> Your objective
Take each line in the entries below that holds "ZHDK" and show it.

> Exercise material

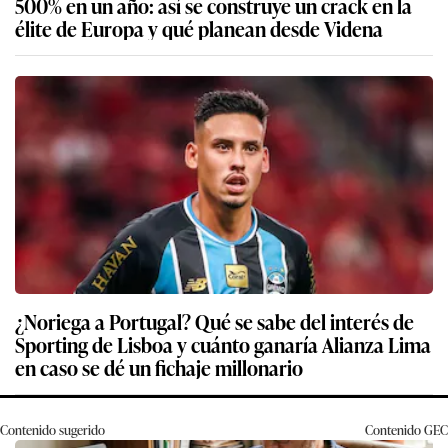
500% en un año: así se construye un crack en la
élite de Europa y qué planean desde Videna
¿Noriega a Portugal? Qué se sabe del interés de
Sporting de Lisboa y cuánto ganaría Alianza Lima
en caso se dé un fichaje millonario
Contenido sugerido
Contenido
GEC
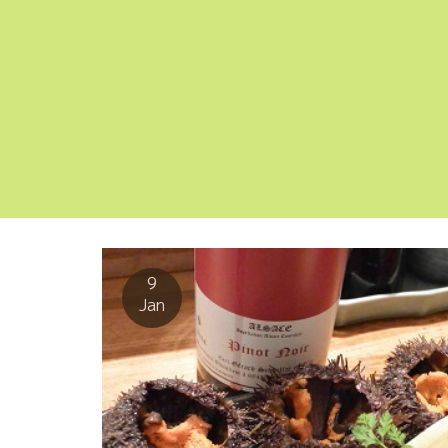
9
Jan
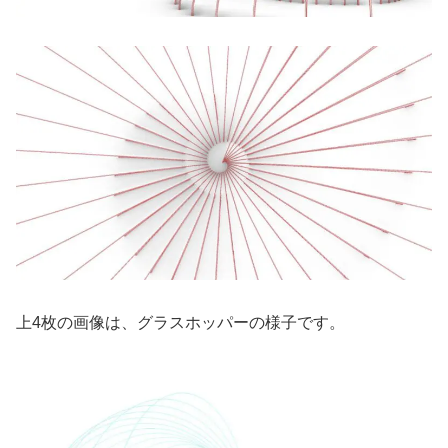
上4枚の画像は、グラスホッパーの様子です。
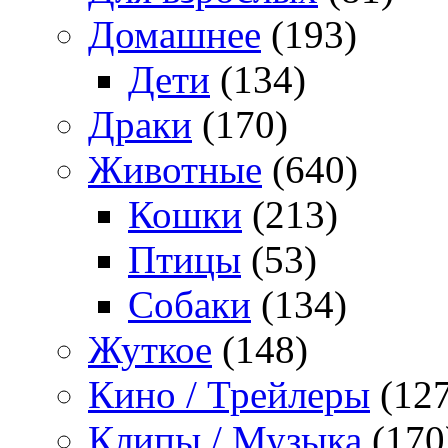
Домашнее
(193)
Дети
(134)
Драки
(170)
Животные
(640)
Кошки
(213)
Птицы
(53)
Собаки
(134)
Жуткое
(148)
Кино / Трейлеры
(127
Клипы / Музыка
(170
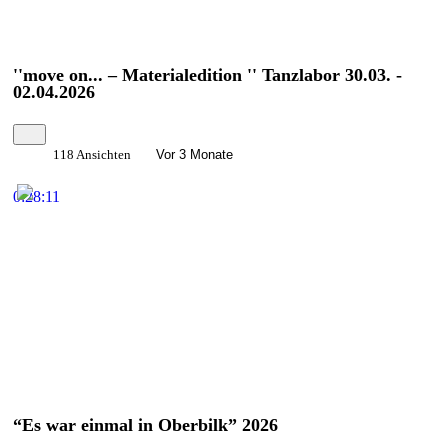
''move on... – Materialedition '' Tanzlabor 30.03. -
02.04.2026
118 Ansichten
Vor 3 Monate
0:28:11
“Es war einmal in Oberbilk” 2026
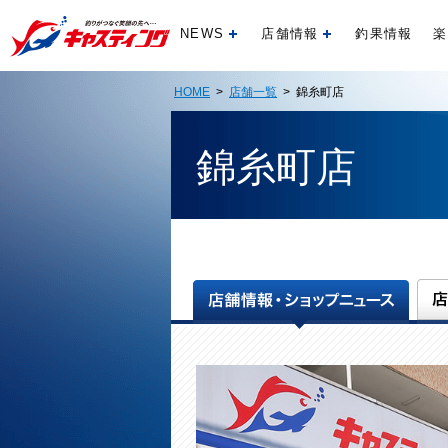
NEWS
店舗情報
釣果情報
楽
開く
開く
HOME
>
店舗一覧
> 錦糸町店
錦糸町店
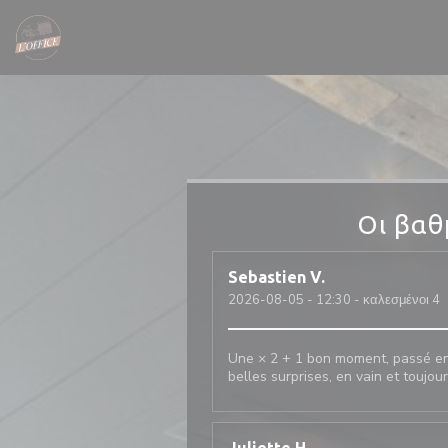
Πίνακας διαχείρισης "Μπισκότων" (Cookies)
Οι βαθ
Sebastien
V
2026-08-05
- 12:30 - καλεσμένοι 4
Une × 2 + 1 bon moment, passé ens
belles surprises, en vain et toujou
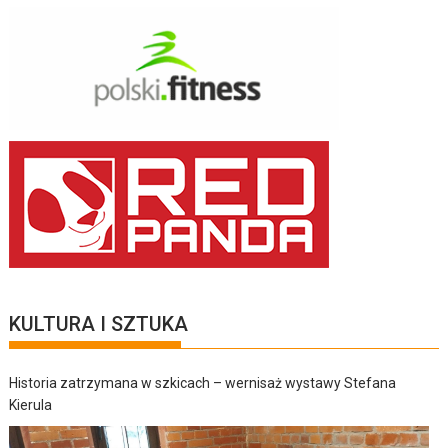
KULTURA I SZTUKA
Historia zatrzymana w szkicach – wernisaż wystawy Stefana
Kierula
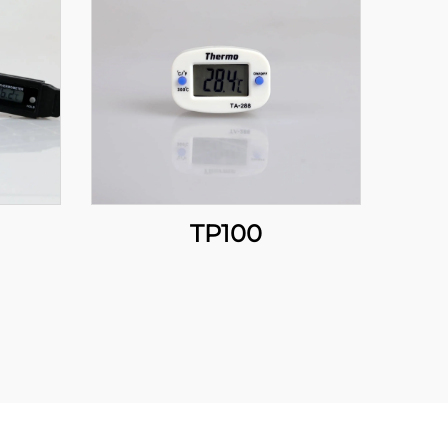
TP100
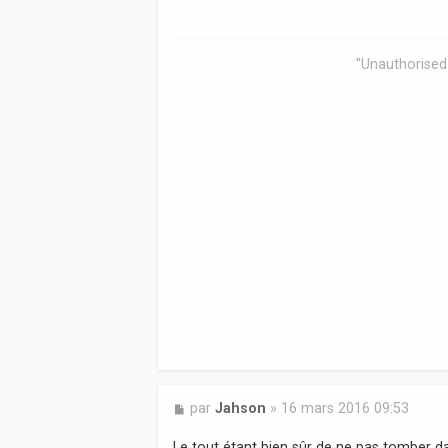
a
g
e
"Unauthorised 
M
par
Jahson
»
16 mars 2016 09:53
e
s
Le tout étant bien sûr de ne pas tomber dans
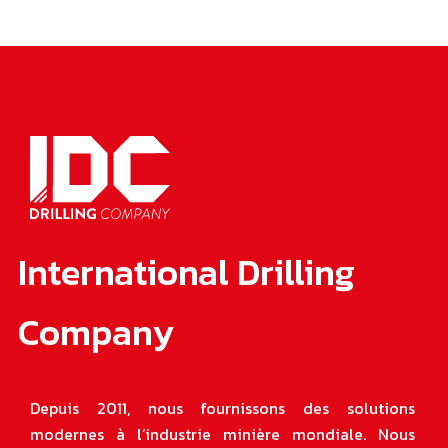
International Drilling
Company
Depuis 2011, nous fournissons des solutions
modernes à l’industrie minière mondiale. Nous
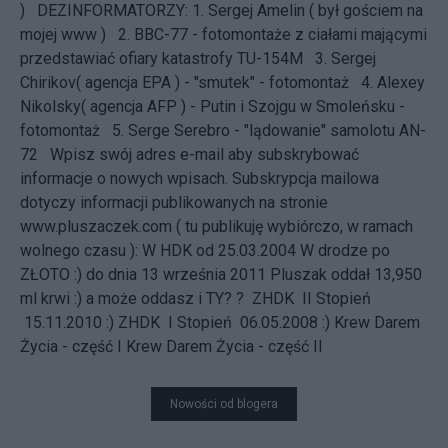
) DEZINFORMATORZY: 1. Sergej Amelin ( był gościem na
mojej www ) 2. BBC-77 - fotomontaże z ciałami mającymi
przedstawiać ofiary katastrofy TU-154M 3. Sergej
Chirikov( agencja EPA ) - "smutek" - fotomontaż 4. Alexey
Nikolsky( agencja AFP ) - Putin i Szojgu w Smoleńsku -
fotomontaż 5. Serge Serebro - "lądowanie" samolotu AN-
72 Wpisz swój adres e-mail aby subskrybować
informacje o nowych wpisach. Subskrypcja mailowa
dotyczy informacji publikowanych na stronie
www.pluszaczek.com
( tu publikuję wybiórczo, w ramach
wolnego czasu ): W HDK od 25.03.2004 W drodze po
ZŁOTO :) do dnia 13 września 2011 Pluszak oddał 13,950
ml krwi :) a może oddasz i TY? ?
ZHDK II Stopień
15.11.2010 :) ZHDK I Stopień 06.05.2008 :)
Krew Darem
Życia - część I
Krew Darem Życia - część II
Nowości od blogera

> Completed task
ZHDK II Stopień
15.11.2010 :) ZHDK I Stopień 06.05.2008 :)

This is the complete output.